El viento rugía cuando caímos. Sentí el cuerpo de mi nieto golpeando contra mí antes de que todo se volviera negro

Y entonces supe que, si quería salvarlo, tenía que sobrevivir yo también.
Aunque eso significara enfrentar la verdad más cruel de mi vida.

Pasaron casi tres horas antes de que alguien nos encontrara.

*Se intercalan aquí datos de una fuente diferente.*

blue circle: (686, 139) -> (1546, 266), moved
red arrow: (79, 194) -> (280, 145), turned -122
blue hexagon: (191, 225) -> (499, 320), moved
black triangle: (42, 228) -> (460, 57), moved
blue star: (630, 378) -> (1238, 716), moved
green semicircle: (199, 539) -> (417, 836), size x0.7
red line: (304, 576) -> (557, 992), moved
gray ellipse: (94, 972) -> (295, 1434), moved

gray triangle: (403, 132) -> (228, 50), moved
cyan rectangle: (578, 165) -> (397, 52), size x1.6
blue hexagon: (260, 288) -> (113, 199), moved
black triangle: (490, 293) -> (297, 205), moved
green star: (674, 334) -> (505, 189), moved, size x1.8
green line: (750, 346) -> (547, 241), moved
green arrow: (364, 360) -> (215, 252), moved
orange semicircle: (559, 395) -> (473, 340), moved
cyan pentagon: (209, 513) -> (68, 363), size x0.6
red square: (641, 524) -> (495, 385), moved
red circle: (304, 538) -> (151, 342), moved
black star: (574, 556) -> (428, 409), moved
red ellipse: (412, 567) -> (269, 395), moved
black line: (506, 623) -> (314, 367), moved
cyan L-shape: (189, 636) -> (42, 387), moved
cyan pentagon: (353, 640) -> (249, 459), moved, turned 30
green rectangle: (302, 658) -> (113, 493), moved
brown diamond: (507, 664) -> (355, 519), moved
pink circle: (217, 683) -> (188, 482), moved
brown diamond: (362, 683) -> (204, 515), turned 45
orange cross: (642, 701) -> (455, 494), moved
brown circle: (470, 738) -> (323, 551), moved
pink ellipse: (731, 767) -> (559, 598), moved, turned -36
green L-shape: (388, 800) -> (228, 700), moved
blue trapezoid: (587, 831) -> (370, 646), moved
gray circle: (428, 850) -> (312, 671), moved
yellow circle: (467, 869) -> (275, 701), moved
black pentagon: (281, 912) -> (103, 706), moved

Un pescador local vio algo extraño entre las rocas y avisó a emergencias. Para entonces, el dolor ya era insoportable. Mi brazo estaba fracturado. Tenía dos costillas rotas, la pierna dañada y una conmoción. Lucas tenía una fisura en el cráneo y múltiples contusiones.

Pero estábamos vivos.

En el hospital de Girona, mientras los médicos trabajaban contra el reloj, yo repetía una sola frase en mi mente: no digas nada todavía. Sabía que si hablaba demasiado pronto, si acusaba sin pruebas, Sergio tendría tiempo de borrar todo rastro.

Esperé.

Cuando la policía vino a tomar declaración, fingí confusión. Dije que resbalamos. Que no recordaba bien. Que todo pasó muy rápido.

Pero observé cada reacción.

Cuando avisaron a Sergio, llegó al hospital con una actuación perfecta: rostro pálido, voz temblorosa, abrazos calculados. Pero cometió un error. Uno pequeño.

—Gracias a Dios que sobrevivisteis… —dijo—. La caída fue desde muy arriba.